With the dramatic increase in online information in recent years, text retrieval is becoming increasingly important. It has always been a significant scientific challenge to develop principled retrieval approaches that also perform well empirically; so far, the theoretically well-motivated models have rarely led to good performance directly. It is also a great challenge in retrieval to develop models that may go beyond the traditional notion of topical relevance and capture more user factors, such as topical redundancy and sub-topic diversity.

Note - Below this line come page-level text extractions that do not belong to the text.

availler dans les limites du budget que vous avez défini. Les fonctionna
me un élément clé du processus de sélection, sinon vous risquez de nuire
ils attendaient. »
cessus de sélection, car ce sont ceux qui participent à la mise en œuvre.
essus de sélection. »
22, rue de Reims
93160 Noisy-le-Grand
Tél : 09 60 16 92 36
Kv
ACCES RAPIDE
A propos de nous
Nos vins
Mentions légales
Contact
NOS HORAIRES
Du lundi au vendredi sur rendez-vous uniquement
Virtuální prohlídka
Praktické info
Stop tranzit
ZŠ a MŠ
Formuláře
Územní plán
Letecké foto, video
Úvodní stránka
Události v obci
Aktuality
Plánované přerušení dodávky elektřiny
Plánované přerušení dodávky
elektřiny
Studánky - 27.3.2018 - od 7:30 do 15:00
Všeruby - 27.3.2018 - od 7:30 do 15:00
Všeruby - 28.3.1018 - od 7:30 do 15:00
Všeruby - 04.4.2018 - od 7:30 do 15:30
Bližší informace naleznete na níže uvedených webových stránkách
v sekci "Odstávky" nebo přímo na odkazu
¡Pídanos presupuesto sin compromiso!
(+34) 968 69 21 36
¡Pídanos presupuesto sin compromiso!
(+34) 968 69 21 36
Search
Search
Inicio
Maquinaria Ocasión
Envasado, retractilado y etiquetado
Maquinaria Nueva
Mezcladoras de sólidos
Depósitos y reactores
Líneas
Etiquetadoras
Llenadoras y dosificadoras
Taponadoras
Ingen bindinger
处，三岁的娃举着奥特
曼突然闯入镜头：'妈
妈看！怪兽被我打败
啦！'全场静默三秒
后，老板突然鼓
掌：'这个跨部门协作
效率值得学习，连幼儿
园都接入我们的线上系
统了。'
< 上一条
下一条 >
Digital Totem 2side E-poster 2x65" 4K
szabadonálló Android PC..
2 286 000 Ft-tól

This thesis presents a new text retrieval framework based on Bayesian decision theory. The framework unifies several existing retrieval models, including the language modeling approach proposed recently, within one general probabilistic framework, and facilitates the development of new principled approaches to text retrieval with the potential of going beyond the traditional notion of topical relevance. In this framework, queries and documents are modeled using statistical language models (i.e., probabilistic models of text), user preferences are modeled through loss functions, and retrieval is cast as a risk minimization problem.

While traditional retrieval models rely heavily on ad hoc parameter tuning to achieve satisfactory retrieval performance, the use of language models in the risk minimization framework makes it possible to exploit statistical estimation methods to improve retrieval performance and set retrieval parameters automatically. As a special case of the framework, we present a two-stage language model that, according to extensive evaluation, achieves excellent retrieval performance without any ad hoc parameter tuning.

Using language models in retrieval also makes it possible to improve retrieval performance through using improved language models and estimation methods. As another special case of the risk minimization framework, we derive a Kullback-Leibler divergence retrieval model that can exploit feedback documents to improve the estimation of query models. Feedback has so far been dealt with heuristically in the language modeling approach to retrieval. The KL-divergence model provides a more principled way of performing feedback by treating it as query model updating. We propose two specific query model updating algorithms based on feedback documents. Evaluation indicates that both algorithms are effective for feedback, and outperform the baseline methods significantly.

The risk minimization retrieval framework further allows for incorporating user factors beyond the traditional notion of topical relevance. We present language models that can capture redundancy and sub-topics in documents, and study loss functions that can rank documents in terms of both relevance and sub-topic diversity. Evaluation shows that the proposed language models can effectively capture redundancy and can outperform the relevance-based ranking method for the aspect retrieval task.

The risk minimization framework opens up many new possibilities for developing principled approaches to text retrieval, and makes it possible to explore different retrieval models more systematically, through considering different loss functions and using different language models in the framework.